Keywords: Propensity score, Double robust estimation, HIV status, Homeless men

1 Introduction

Propensity score (PS) methods (Rosenbaum and Rubin, 1983) have become the tool of choice when in need of removing bias due to observed confounders. The quality of the PS is usually measured with an assessment of the covariate balance between the two groups being compared. Achieving good balance is key for obtaining less biased estimates of the treatment effect. However, optimizing balance can be costly in terms of the estimator s precision.

Among the PS methods, weighting has recently received attention (Hirano and Imbens 2001). In particular, PS weights obtained with modern statistical learning algorithms have been shown to perform well in a variety of settings (McCaffrey et al, 2004, Lee et al, 2010). Propensity score weights can be highly variable (Kang and Schafer, 2007) and this variability directly affects the effective sample size (ESS). The variance of a weighted mean is σ2/ESS where ESS = n/(1+Var(w)). If all of the observation weights are 1 then Var(w)=0 and the variance of the weighted mean is the standard σ2/n. However, after applying propensity score weights Var(w) > 0, which decreases ESS and increases the variance of the weighted mean. Propensity score matching and stratification have a similar effect on the ESS.

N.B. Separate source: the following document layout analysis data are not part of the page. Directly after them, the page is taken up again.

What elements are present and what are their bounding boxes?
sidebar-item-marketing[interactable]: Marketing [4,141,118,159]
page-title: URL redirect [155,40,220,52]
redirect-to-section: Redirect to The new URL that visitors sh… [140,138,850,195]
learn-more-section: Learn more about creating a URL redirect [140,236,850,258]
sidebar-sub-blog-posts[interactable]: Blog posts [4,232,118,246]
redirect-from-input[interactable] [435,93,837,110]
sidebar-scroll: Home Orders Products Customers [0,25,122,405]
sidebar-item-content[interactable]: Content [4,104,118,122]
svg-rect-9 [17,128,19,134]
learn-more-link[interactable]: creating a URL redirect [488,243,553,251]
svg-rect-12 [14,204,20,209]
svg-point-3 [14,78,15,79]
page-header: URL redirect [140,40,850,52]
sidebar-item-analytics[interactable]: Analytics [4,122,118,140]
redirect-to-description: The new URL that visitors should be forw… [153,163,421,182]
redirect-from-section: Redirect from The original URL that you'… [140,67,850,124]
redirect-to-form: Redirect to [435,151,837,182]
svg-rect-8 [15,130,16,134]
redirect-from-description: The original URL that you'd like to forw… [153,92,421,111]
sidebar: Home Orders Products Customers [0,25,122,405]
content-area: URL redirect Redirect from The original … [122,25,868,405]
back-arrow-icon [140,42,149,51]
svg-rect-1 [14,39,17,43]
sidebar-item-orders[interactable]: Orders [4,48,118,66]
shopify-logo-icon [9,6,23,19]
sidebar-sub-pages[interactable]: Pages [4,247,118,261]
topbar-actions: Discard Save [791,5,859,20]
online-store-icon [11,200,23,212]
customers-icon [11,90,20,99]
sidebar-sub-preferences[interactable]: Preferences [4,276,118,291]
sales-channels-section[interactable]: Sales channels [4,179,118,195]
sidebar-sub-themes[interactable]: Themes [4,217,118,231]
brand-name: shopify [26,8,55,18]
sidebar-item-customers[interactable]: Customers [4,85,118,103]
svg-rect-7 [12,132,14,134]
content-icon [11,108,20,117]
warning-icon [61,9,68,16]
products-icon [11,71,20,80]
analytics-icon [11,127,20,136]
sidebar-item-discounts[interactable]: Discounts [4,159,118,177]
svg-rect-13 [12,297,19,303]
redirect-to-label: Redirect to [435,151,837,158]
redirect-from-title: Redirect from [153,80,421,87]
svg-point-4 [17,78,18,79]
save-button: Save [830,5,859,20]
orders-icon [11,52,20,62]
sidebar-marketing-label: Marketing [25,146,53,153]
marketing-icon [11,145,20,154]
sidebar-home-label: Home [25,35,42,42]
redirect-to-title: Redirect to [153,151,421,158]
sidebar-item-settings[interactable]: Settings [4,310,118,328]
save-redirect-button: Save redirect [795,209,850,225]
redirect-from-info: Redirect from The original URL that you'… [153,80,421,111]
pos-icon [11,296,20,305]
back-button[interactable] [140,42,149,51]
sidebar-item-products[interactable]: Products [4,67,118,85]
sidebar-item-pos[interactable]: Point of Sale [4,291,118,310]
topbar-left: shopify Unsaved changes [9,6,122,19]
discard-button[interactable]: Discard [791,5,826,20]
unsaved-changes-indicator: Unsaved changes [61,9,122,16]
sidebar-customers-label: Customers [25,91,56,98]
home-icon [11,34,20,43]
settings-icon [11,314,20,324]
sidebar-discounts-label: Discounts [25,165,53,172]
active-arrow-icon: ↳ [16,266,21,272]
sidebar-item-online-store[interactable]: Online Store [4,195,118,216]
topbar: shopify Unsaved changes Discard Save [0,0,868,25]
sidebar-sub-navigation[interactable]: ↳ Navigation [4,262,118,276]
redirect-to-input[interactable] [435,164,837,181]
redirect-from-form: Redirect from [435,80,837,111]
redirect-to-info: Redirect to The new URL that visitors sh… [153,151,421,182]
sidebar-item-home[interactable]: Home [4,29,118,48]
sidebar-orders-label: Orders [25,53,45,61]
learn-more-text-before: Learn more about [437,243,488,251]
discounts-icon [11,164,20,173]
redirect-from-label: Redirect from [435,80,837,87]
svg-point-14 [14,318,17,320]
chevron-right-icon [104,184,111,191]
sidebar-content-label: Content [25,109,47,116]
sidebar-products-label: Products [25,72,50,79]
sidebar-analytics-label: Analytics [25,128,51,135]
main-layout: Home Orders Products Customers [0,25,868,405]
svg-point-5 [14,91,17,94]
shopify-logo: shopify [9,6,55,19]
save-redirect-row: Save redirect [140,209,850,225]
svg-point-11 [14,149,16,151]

Compared to propensity scoring, regression can produce treatment effect estimates with smaller variance, but potentially with more bias when the form of the regression model selected by the analyst neglects important nonlinear terms and interactions (Rubin 1973). In fact, if the imbalances for some of the covariates are large between the treated and control groups and such covariates are non-linearly associated with the outcome, linear regression will produce a biased estimate. However, regression can be effective in eliminating small imbalances. See Tsiatis et al (2000) for a review.

As a result, the analyst needs to weigh the risks of using regression, which is prone to bias but usually has smaller variance, and the risks of propensity scoring, which can have large variance but smaller bias. Naturally we would prefer a method that could mediate between these two in order to produce an estimator that is robust with small mean squared error (MSE). Double robust (DR) estimation (Bang and Robins, 2005) offers a potential solution. DR estimation combines regression with PS weights so that if either the propensity score model or the regression model is accurately specified then the estimator will be consistent. We further explore whether we can further reduce MSE by using DR estimation with PS weights that do not quite achieve optimal balance, accepting a small amount of bias in order to decrease variance. When the covariate distributions of the treatment and control groups are close, the regression step of DR estimation is less sensitive to the functional form and can eliminate the bias due to small covariate differences between the two groups (Tsiatis et al 2000).

This analysis was motivated by the desire to obtain an estimate of the difference in outcomes (such as risky behaviors, and service use) by HIV status among heterosexually active homeless men in the Central City East area of Los Angeles, often referred to as Skid Row. HIV remains a serious health problem in the U.S., particularly among vulnerable populations, such as homeless persons, where rates of HIV are estimated to be three times higher than those in the general population (National Alliance to End Homelessness 2006). Competing priorities associated with homelessness may also complicate health care and treatment for those living with HIV (Gelberg et al. 2000; Henry et al. 2008). Sexual risk behavior, drug and alcohol use, and service utilization have been found to be associated with HIV status in other populations, but to our knowledge little research has been done about this issue for the homeless male population. Understanding how these outcomes are related to HIV status could inform the development and improvement of programs to deliver care to HIV-positive homeless men and reduce the further spread of HIV among these men and their sexual partners.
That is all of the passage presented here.